Petite pigs predict pathology

Kenneth Hastings of Sanofi-Aventis finished the session with a discussion of miniature pigs as animal models for toxicology. While full-size pigs provide a useful approximation of human physiology and size, Hastings argued that their smaller cousins can offer many of the same benefits at lower cost.

There are about 40 breeds of minipigs, but researchers usually use one of a few strains weighing between 13 and 20 kilograms. They offer human-like physiology with about the same maintenance costs as dogs. Nonetheless, researchers have been relatively slow to swap out other animal models for minipigs. "The problem is that it's just a less well-established laboratory species," said Hastings.

Pressure to reduce, replace, and refine the use of animal models is starting to change that. By using a more human-like species earlier in preclinical studies, toxicologists can cut down on animal use while simultaneously getting more predictive results.
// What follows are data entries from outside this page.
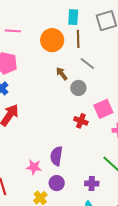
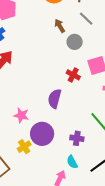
purple semicircle: (56, 156) -> (55, 99), moved
purple circle: (57, 183) -> (42, 134), size x1.5

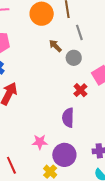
gray line: (86, 19) -> (79, 32), turned 42
red cross: (73, 75) -> (80, 90), turned 32

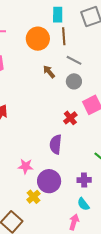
gray line: (79, 32) -> (74, 60), turned -49
gray circle: (74, 58) -> (74, 81), moved

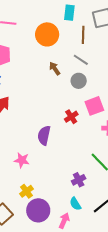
brown line: (64, 36) -> (83, 35), moved
purple semicircle: (56, 144) -> (44, 135), moved
purple cross: (84, 180) -> (79, 180), turned -32
purple circle: (49, 181) -> (38, 210), moved

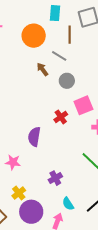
gray line: (81, 60) -> (59, 56), moved
purple cross: (79, 180) -> (55, 178), moved

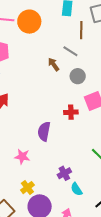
orange circle: (34, 36) -> (29, 22), moved
red cross: (61, 117) -> (71, 112), turned 32
cyan semicircle: (68, 204) -> (76, 189), moved

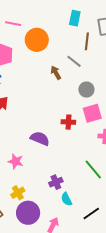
orange circle: (29, 22) -> (37, 40), moved
gray circle: (78, 76) -> (86, 90), moved
purple semicircle: (44, 131) -> (40, 138), turned 96

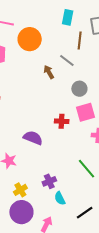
yellow cross: (18, 193) -> (20, 190), moved

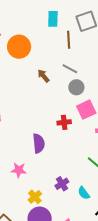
gray line: (67, 60) -> (70, 69), moved
purple semicircle: (33, 138) -> (39, 143), turned 72
cyan semicircle: (60, 198) -> (84, 193), moved

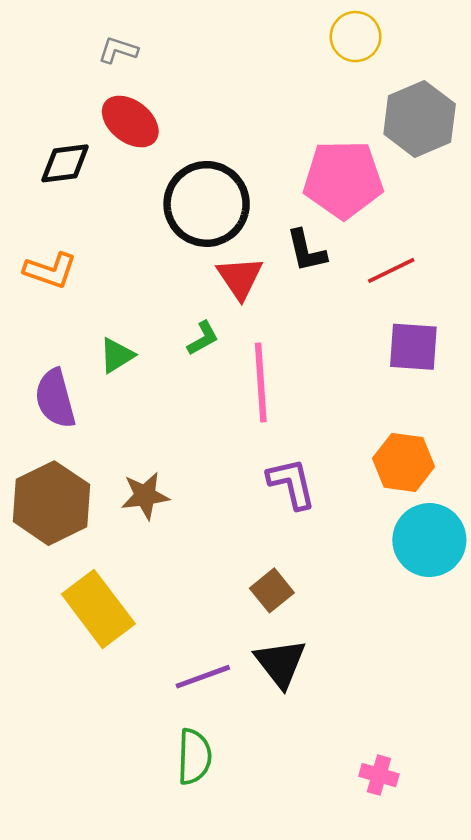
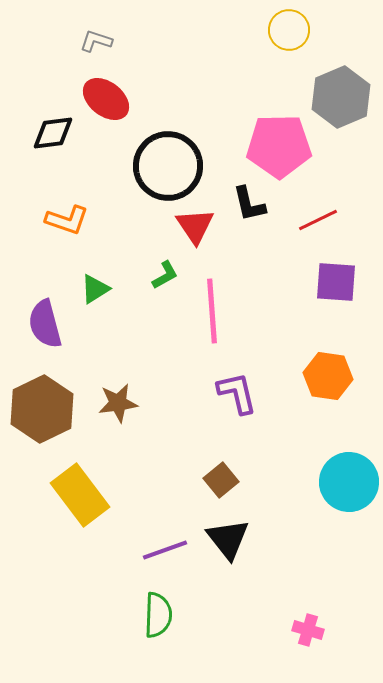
orange L-shape: (50, 270) -> (67, 220), moved
cyan circle: (429, 540) -> (349, 482), moved

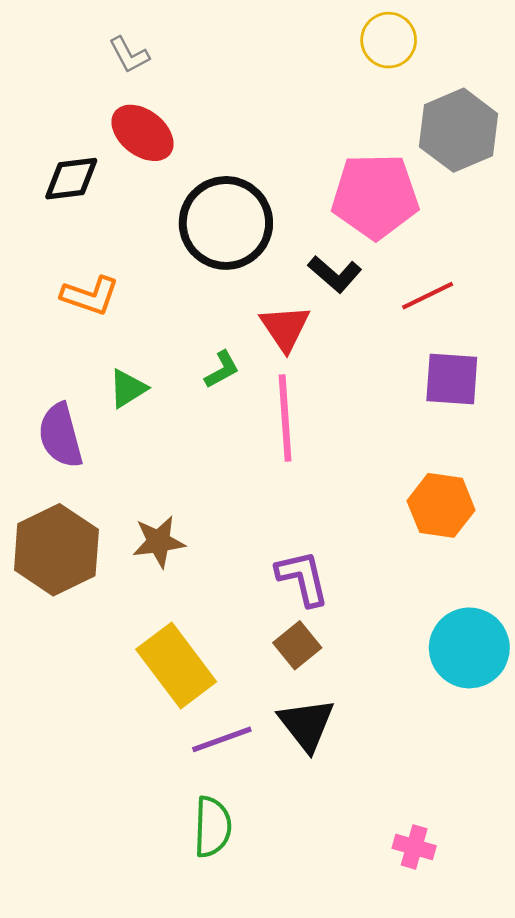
gray L-shape: (96, 41) -> (129, 55), turned -136
black L-shape: (249, 204) -> (335, 274), turned -36
red triangle: (195, 226) -> (285, 328), moved
purple L-shape: (237, 393) -> (303, 578), moved
yellow rectangle: (80, 495) -> (176, 665), moved

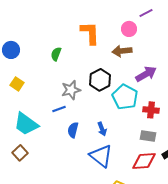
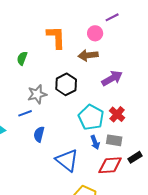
cyan pentagon: (125, 97) -> (91, 117), moved
red cross: (151, 110) -> (117, 114), turned 35
blue arrow: (102, 129) -> (95, 142), moved

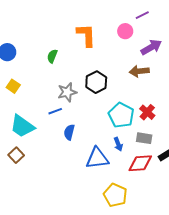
brown arrow: (88, 55) -> (139, 71), moved
purple arrow: (112, 78) -> (151, 47), moved
blue arrow: (95, 142) -> (118, 144), moved
blue triangle: (67, 160) -> (97, 158), turned -45

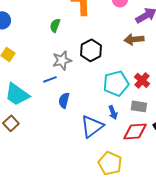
green semicircle: (52, 56) -> (55, 25), moved
cyan pentagon: (121, 115) -> (116, 83), turned 30
blue triangle: (97, 158) -> (92, 126), turned -30

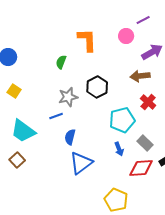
red cross: (142, 80) -> (148, 102), moved
gray rectangle: (139, 106) -> (145, 143), turned 35
blue triangle: (92, 126) -> (81, 163), moved

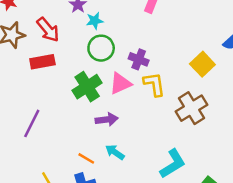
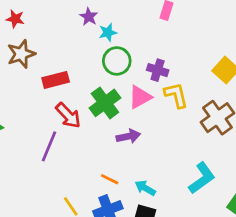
red arrow: (48, 30) -> (68, 115), moved
cyan arrow: (115, 152) -> (145, 188), moved

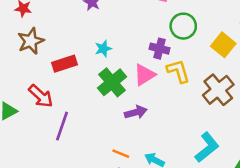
cyan star: (108, 32) -> (103, 49), moved
green circle: (117, 61) -> (183, 26), moved
red arrow: (68, 115) -> (41, 96), moved

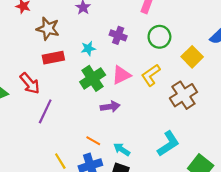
brown star: (31, 41) -> (48, 29), moved, turned 30
purple cross: (159, 49) -> (118, 35), moved
yellow L-shape: (178, 71) -> (151, 75), turned -115

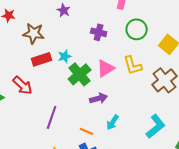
cyan star: (88, 48) -> (65, 56), moved
yellow L-shape: (151, 75) -> (133, 65), turned -65
purple line: (45, 111) -> (52, 117), moved
cyan arrow: (122, 149) -> (113, 122), moved, turned -84

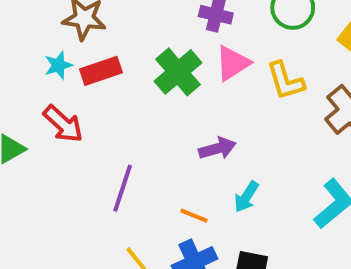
cyan star: (65, 56) -> (58, 65), moved
pink triangle: (106, 68) -> (233, 63), moved
green cross: (80, 74) -> (178, 72), moved

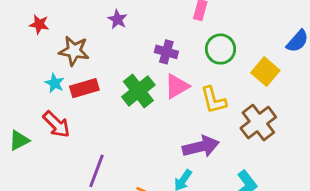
cyan star: (58, 65) -> (55, 83), turned -30
purple arrow: (217, 148) -> (201, 147), moved, size x1.4

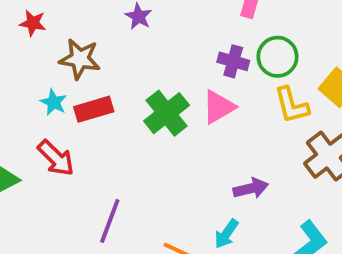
purple cross: (166, 52) -> (233, 61), moved
yellow L-shape: (213, 100) -> (292, 105), moved
purple arrow: (201, 147) -> (251, 188), size x0.7

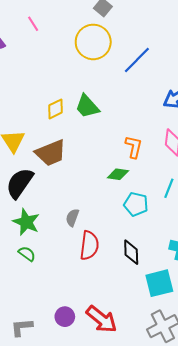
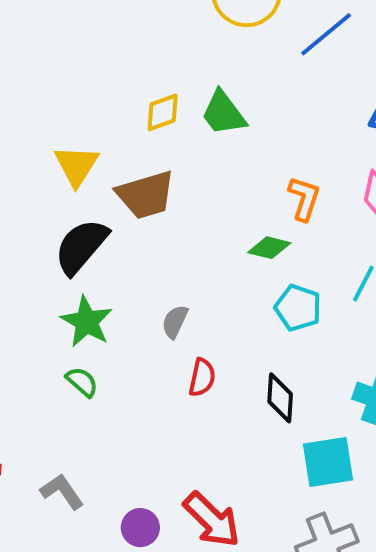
red semicircle: (89, 245) -> (202, 377), size x0.7
purple circle: (65, 317) -> (140, 528), moved
gray L-shape: (22, 327) -> (62, 491), moved, turned 55

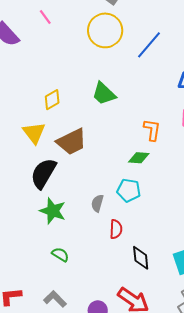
yellow diamond: (163, 112) -> (52, 100), moved
cyan pentagon: (298, 308) -> (129, 190), moved
green semicircle: (82, 382) -> (60, 255), moved
black diamond: (280, 398) -> (141, 258), moved

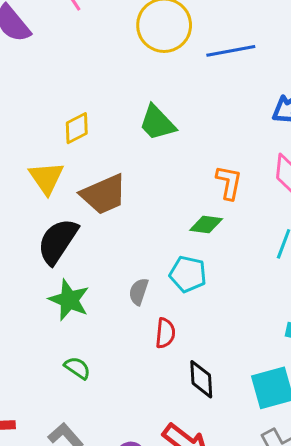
blue line: (149, 45) -> (231, 51), turned 36

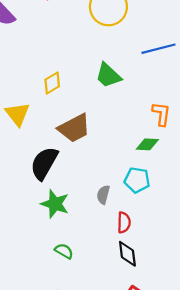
blue line: (231, 51) -> (159, 49), moved
yellow triangle: (46, 178) -> (17, 114), moved
black diamond: (201, 379) -> (127, 254), moved

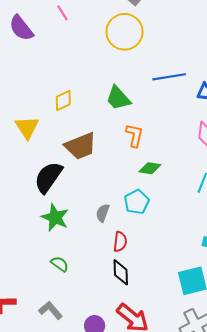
orange L-shape: (161, 114) -> (134, 135), moved
cyan pentagon: (137, 180) -> (137, 202), turned 30

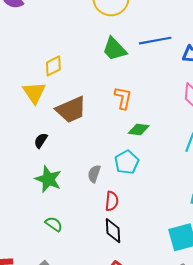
green trapezoid: (118, 98) -> (114, 49), moved
yellow triangle: (27, 127) -> (34, 93), moved
black semicircle: (48, 177) -> (41, 140), size x0.5

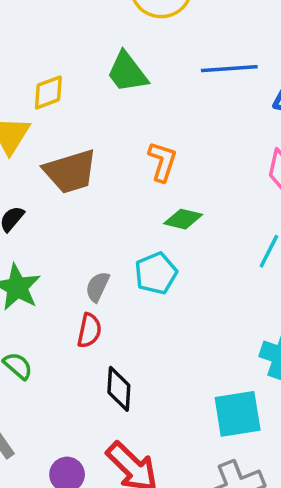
green trapezoid: (114, 49) -> (127, 72), moved
red semicircle: (112, 201) -> (89, 330), moved

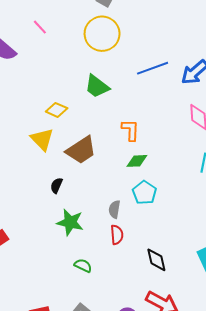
yellow diamond: (48, 92) -> (57, 110), turned 60
green diamond: (183, 219) -> (137, 161), moved
black diamond: (119, 389) -> (156, 260), moved

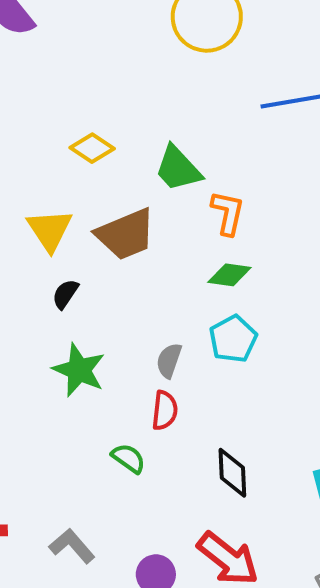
green trapezoid: (97, 86) -> (178, 169), moved
yellow triangle: (42, 139) -> (50, 230), moved
green semicircle: (83, 266) -> (128, 458), moved

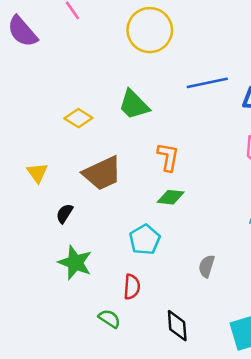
green trapezoid: (178, 169) -> (134, 105), moved
yellow triangle: (50, 230) -> (37, 173), moved, size x0.7
cyan pentagon: (233, 339) -> (145, 240), moved
gray semicircle: (169, 360) -> (207, 266), moved

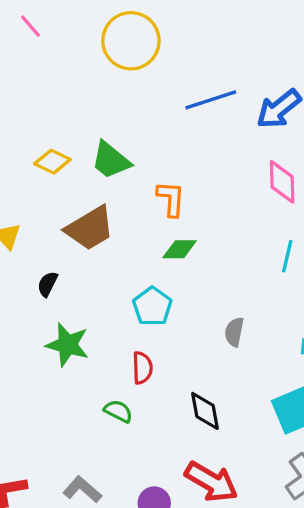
green trapezoid: (134, 105) -> (111, 160), moved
Indeed, for some experiments pigs could even be better models than non-human primates. Pig skin, for example, is very similar to human skin. "For dermal studies, the minipig...might be a valuable model," said Hastings.

To highlight the model's potential, Hastings pointed to Dovonex (calcipotriene), a topical treatment for psoriasis. In preclinical studies, researchers found that the compound caused severe gut irritation in dogs even at very low doses. In pigs, however, the drug was quite safe, and clinical trials found similar safety in humans.

In an interactive panel discussion after the talks, audience members talked about the limitations of systems biology approaches, regulatory authorities' willingness or reluctance to accept non-animal models in place of animals, and the need to balance the need for robust toxicological tests with the drive to get useful chemicals and drugs to market quickly.

Wrapping up

Following another networking lunch and poster session, the meeting split into three parallel tracks. In the workshop on alternatives to rodent disease models, attendees heard about the advantages and challenges of working with zebrafish and nonhuman primates, and also learned more about pigs. The session on stem cells as disease models featured data about the ways these cells are informing several fields, including neural development, cardiac repair, and genetic diseases such as Prader–Willi syndrome. Finally, a workshop on humanized animal models covered the use of "humanized" mice—genetically engineered mice carrying specific human genes—which could provide more predictive results for preclinical studies.

The conference closed with a final joint session, which was structured as an extended, audience-driven panel discussion. Attendees generally agreed that animal research needs a new approach, particularly in drug development and toxicology. "Personalized medicine is going to be the flavor of the next 10 to 20 years, individual patients with individual therapies, and here we are in the animal model side using inbred strains of mice of doubtful provenance and doubtful value in predicting efficacy," said Simon Howell of Kings College London.

Besides developing better models, researchers also need to be more forthcoming when their experiments don't work. After acknowledging the tendency to bury negative results, several speakers brainstormed ways to get data from failed animal and clinical studies into the public domain, to prevent others from repeating the same mistakes. "There's an obligation to reveal this hidden information, an obligation to the patients who participated in the trials. It's a matter of public trust," said Garret FitzGerald.

Though many of the problems with current animal models may defy quick solutions, attendees expressed general optimism about the field's current direction. In particular, the ability to understand more about a chemical's mechanism of action in cultured cells could eventually shorten the drug and toxicology testing process without compromising safety. As Sian Harding of Imperial College London explained, the field appears to be moving toward using new mechanistic insights and computer models to move directly from cell culture to small-scale human studies, with an ultimate aim of eliminating the troublesome animal models entirely.